Ivan
Ivan

Reputation: 64227

How to use switch/case (simple pattern matching) in Scala?

I've found myself stuck on a very trivial thing :-]

I've got an enum:

 object Eny extends Enumeration {
      type Eny = Value
      val FOO, BAR, WOOZLE, DOOZLE = Value
    }

In a code I have to convert it conditionally to a number (varianr-number correspondence differs on context). I write:

val en = BAR
val num = en match {
  case FOO => 4
  case BAR => 5
  case WOOZLE => 6
  case DOOZLE => 7
}

And this gives me an "unreachable code" compiler error for every branch but whatever is the first ("case FOO => 4" in this case).

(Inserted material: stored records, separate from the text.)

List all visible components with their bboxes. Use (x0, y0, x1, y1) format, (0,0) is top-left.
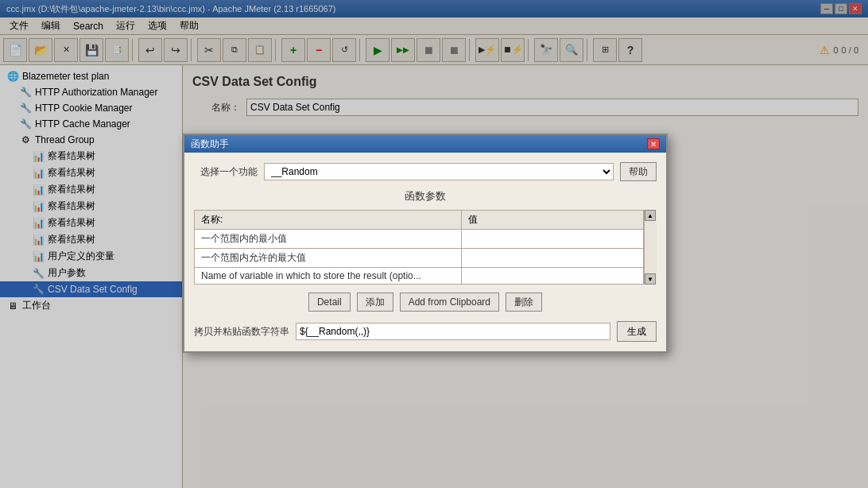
detail-button[interactable]: Detail (308, 292, 351, 312)
scroll-track (645, 221, 657, 273)
select-label: 选择一个功能 (194, 165, 258, 179)
param-name-3: Name of variable in which to store the r… (195, 268, 462, 285)
delete-button[interactable]: 删除 (506, 292, 542, 312)
action-buttons-row: Detail 添加 Add from Clipboard 删除 (194, 292, 657, 312)
param-name-2: 一个范围内允许的最大值 (195, 249, 462, 268)
function-helper-dialog: 函数助手 ✕ 选择一个功能 __Random 帮助 函数参数 名称: (183, 134, 668, 353)
param-value-3[interactable] (462, 268, 644, 285)
function-select[interactable]: __Random (264, 163, 614, 180)
select-function-row: 选择一个功能 __Random 帮助 (194, 162, 657, 181)
footer-label: 拷贝并粘贴函数字符串 (194, 325, 289, 339)
dialog-close-button[interactable]: ✕ (647, 138, 660, 149)
dialog-title: 函数助手 (191, 137, 229, 151)
param-name-1: 一个范围内的最小值 (195, 230, 462, 249)
params-section-title: 函数参数 (194, 189, 657, 203)
params-table-wrapper: 名称: 值 一个范围内的最小值 一个范围内允许的最大值 (194, 210, 657, 285)
table-row: 一个范围内允许的最大值 (195, 249, 644, 268)
table-row: Name of variable in which to store the r… (195, 268, 644, 285)
col-value-header: 值 (462, 211, 644, 230)
dialog-footer: 拷贝并粘贴函数字符串 生成 (194, 321, 657, 342)
col-name-header: 名称: (195, 211, 462, 230)
scroll-down[interactable]: ▼ (645, 273, 656, 285)
function-string-input[interactable] (296, 323, 610, 340)
params-table: 名称: 值 一个范围内的最小值 一个范围内允许的最大值 (194, 210, 644, 285)
dialog-title-bar: 函数助手 ✕ (184, 135, 666, 153)
table-row: 一个范围内的最小值 (195, 230, 644, 249)
generate-button[interactable]: 生成 (617, 321, 657, 342)
add-clipboard-button[interactable]: Add from Clipboard (400, 292, 499, 312)
add-button[interactable]: 添加 (357, 292, 393, 312)
scroll-up[interactable]: ▲ (645, 210, 656, 221)
param-value-2[interactable] (462, 249, 644, 268)
modal-overlay: 函数助手 ✕ 选择一个功能 __Random 帮助 函数参数 名称: (0, 0, 868, 488)
help-button[interactable]: 帮助 (620, 162, 657, 181)
dialog-body: 选择一个功能 __Random 帮助 函数参数 名称: 值 (184, 153, 666, 351)
table-scrollbar[interactable]: ▲ ▼ (644, 210, 657, 285)
param-value-1[interactable] (462, 230, 644, 249)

What am I doing wrong?

Upvotes: 50

Views: 78214

Answers (2)

Daniel C. Sobral
Daniel C. Sobral

Reputation: 297265

I suspect the code you are actually using is not FOO, but foo, lowercase, which will cause Scala to just assign the value to foo, instead of comparing the value to it.

In other words:

x match {
  case A => // compare x to A, because of the uppercase
  case b => // assign x to b
  case `b` => // compare x to b, because of the backtick
}

Upvotes: 65

Matthew Farwell
Matthew Farwell

Reputation: 61705

The following code works fine for me: it produces 6

object Eny extends Enumeration {
  type Eny = Value
  val FOO, BAR, WOOZLE, DOOZLE = Value
}

import Eny._

class EnumTest {
    def doit(en: Eny) = {
        val num = en match {
          case FOO => 4
          case BAR => 5
          case WOOZLE => 6
          case DOOZLE => 7
        }       

        num
    }
}

object EnumTest {
    def main(args: Array[String]) = {
        println("" + new EnumTest().doit(WOOZLE))
    }
}

Could you say how this differs from your problem please?